:: Task statement ::
Among the lines below, output only those between the line holding "eing interest-based ads" and the line holding "Consider the size", inclusive, exactly as written and with no pictures.

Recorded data
··········
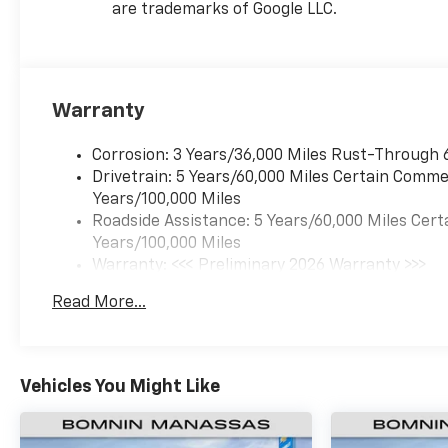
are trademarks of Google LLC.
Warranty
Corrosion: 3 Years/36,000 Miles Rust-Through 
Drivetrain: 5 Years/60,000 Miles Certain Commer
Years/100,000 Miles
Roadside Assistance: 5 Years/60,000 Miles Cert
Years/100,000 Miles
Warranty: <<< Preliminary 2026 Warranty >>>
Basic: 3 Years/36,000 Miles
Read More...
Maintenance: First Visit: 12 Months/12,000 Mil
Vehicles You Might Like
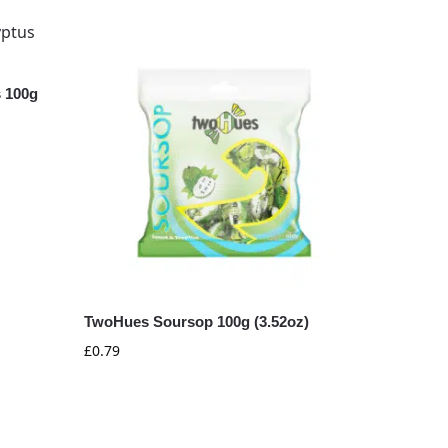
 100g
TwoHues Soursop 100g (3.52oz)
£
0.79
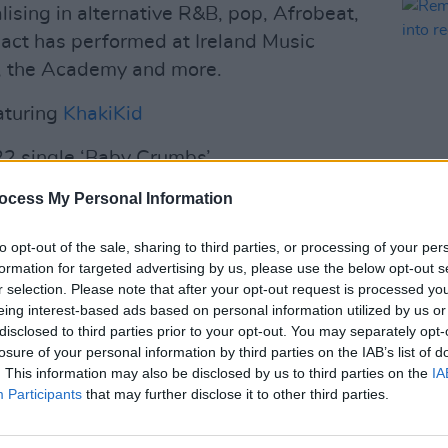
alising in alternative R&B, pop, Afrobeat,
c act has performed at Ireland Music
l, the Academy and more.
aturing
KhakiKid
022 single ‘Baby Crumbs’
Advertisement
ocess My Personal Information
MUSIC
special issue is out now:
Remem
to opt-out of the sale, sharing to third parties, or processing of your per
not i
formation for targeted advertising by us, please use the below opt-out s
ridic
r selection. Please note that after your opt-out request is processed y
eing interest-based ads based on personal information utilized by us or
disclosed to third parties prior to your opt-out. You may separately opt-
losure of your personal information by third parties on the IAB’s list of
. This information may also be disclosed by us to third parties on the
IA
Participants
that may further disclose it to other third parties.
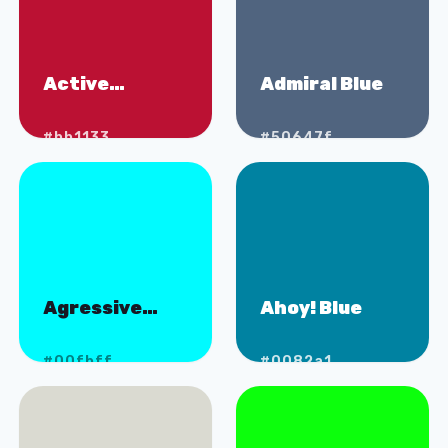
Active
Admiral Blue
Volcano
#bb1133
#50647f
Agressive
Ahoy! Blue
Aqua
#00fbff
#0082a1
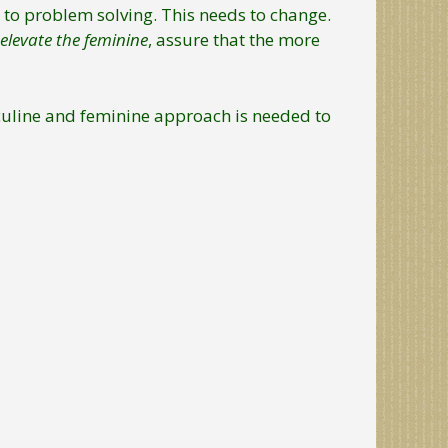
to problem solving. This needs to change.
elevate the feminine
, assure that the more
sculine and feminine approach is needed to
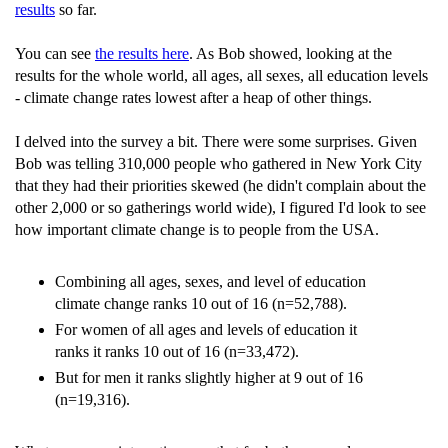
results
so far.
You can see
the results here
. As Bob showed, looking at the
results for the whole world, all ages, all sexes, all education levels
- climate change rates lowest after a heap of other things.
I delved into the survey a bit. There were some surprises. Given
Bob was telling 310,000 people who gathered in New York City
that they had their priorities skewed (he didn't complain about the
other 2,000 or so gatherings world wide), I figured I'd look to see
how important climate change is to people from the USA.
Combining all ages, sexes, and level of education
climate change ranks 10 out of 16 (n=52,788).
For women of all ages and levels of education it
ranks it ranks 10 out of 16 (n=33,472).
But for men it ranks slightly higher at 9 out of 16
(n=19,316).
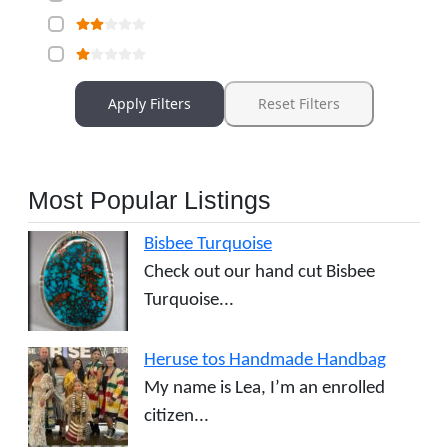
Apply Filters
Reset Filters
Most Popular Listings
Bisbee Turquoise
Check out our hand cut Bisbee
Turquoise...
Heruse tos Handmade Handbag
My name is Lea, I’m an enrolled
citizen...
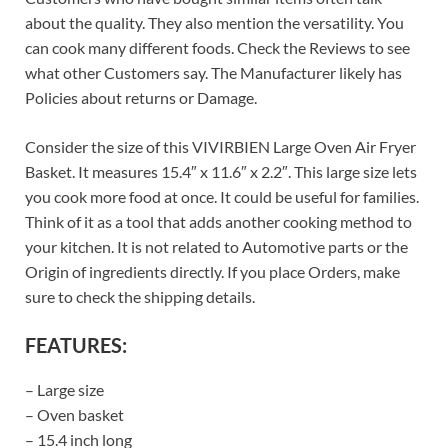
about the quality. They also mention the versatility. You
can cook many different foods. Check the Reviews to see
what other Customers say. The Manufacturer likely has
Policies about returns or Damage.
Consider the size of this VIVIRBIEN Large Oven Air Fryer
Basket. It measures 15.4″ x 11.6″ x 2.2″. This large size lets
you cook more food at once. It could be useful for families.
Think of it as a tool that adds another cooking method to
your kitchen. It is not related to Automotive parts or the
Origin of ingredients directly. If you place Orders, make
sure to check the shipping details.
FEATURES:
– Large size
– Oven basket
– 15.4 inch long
··········
:: Solution for this problem ::
eing interest-based ads based on personal information utilized by us or
disclosed to third parties prior to your opt-out. You may separately opt-
losure of your personal information by third parties on the IAB’s list of
. This information may also be disclosed by us to third parties on the
IA
Participants
that may further disclose it to other third parties.
Active
Admiral Blue
Volcano
#bb1133
#50647f
Agressive
Ahoy! Blue
Aqua
#00fbff
#0082a1
to problem solving. This needs to change.
elevate the feminine
, assure that the more
sculine and feminine approach is needed to
results
so far.
You can see
the results here
. As Bob showed, looking at the
results for the whole world, all ages, all sexes, all education levels
- climate change rates lowest after a heap of other things.
I delved into the survey a bit. There were some surprises. Given
Bob was telling 310,000 people who gathered in New York City
that they had their priorities skewed (he didn't complain about the
other 2,000 or so gatherings world wide), I figured I'd look to see
how important climate change is to people from the USA.
Combining all ages, sexes, and level of education
climate change ranks 10 out of 16 (n=52,788).
For women of all ages and levels of education it
ranks it ranks 10 out of 16 (n=33,472).
But for men it ranks slightly higher at 9 out of 16
(n=19,316).
Apply Filters
Reset Filters
Most Popular Listings
Bisbee Turquoise
Check out our hand cut Bisbee
Turquoise...
Heruse tos Handmade Handbag
My name is Lea, I’m an enrolled
citizen...
about the quality. They also mention the versatility. You
can cook many different foods. Check the Reviews to see
what other Customers say. The Manufacturer likely has
Policies about returns or Damage.
Consider the size of this VIVIRBIEN Large Oven Air Fryer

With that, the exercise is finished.